The events of Monday's soda debacle have been recounted on the blog, so with that in mind, here I go. This week was just unbelievably rough. The student related thing I wrote about on Tuesday still linger over my head every day I walk into the classroom and it is a struggle. Thursday kind of was the nail in the coffin of the week and I went to lunch with a friend and picked out like I had not done in a few weeks. I tackled a giant portion of these loaded fries, and then took down a huge plate of nachos all by myself. It was a tremendous feast of embarrassment. As I was eating the final third of the nachos, I just hated myself. I hated that I was still eating, but mostly, I hated how much I was enjoying stuffing my face. It was exactly the reason I got myself here in the first place. I eat my feelings and this whole week I have been feeling awful and for that brief moment of nacho heaven, everything felt right. Ugh, I am disgusted with myself as I type this.

Of course, I paid for it. I paid for it dearly. I am glad for this. My stomach was so upset with me for shoving this much food down into it that it ruined my outing with my cohort friends. This shows that my stomach is already adjusting to my new diet. It does not want me to stuff my face, it wants me to eat in portions. Of course, I will not know if my lesson was learned until the next time I am confronted by this.

One of the hardest parts of being me is that I focus too much on the negative. As this is not just about changing my eating habits, but changing my life habits, I need to learn to let it go. One of the things I realized in my health class this semester is that physical health, emotional health and mental health are all connected. My physical health is going to benefit from a better emotional and mental state of being.
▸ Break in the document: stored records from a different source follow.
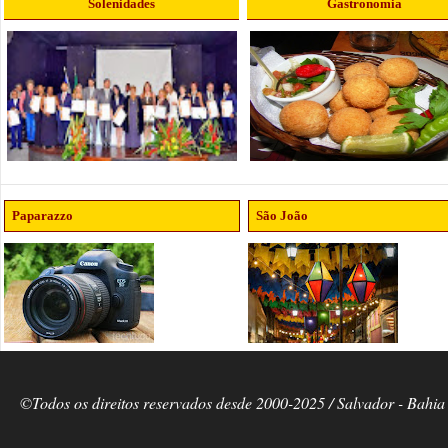
Solenidades
Gastronomia
Paparazzo
São João
©Todos os direitos reservados desde 2000-2025 / Salvador - Bahia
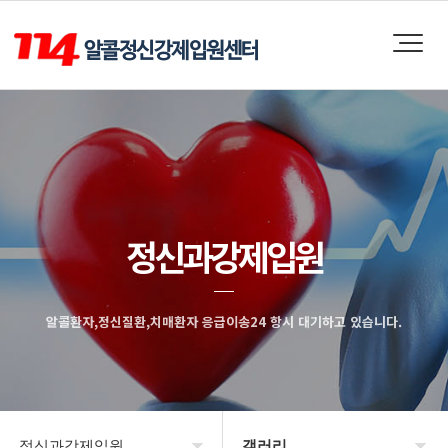
정신과강제입원
알콜환자,정신질환,치매환자 응급이송24 항시 대기하고 있습니다.
정신과강제입원
갤러리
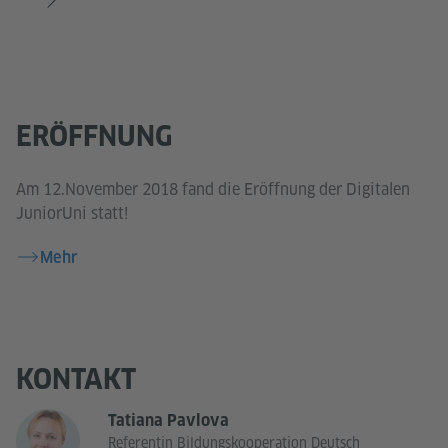
ERÖFFNUNG
Am 12.November 2018 fand die Eröffnung der Digitalen
JuniorUni statt!
Mehr
KONTAKT
Tatiana Pavlova
Referentin Bildungskooperation Deutsch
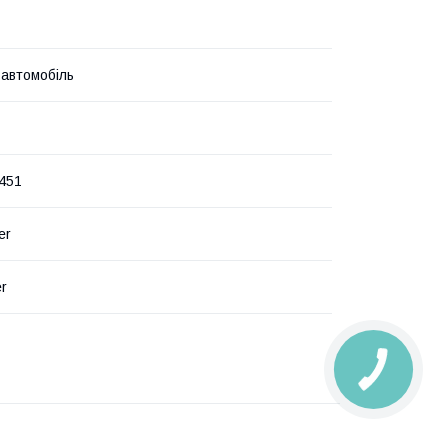
 автомобіль
451
er
er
There will be times when this blog does not focus on my eating or working out at all, but in how I deal with a crisis, or how I managed to let myself be happy when I accomplish something, which is a big problem for me.

Which brings me to tonight. I have one goal: Just have fun and enjoy this accomplishment.

When I got my B.A I did not let myself celebrate. I kind of went right to the next thing to worry about. Tonight is reason to celebrate. When I was 25 years old and working in a warehouse, moving cans of paint from one side of the warehouse to the other, or washing vans in 103 degree heat, this all seemed so far away. I felt like college was never going to happen for me, but I did it.

I got my B.A and now I will have a Teaching Credential, and you know what, some day in the next 5 or 6 years, I will have a Master's degree as well.

1 comment:

  1. Keep it up Kyle. It's hard not to focus on the negative, so I am glad you are acknowledging the great strides you have already made. The old you would have done the fries and the nachos and THEN had dessert, or had an equally bad dinner. I am glad that you are not viewing this as a diet, but a lifestyle change. If this were just a diet you could slap yourself on the wrist for making a mistake. But with a lifestyle change, just focus on making more good choices than bad ones, and things will start consistently move in your favor.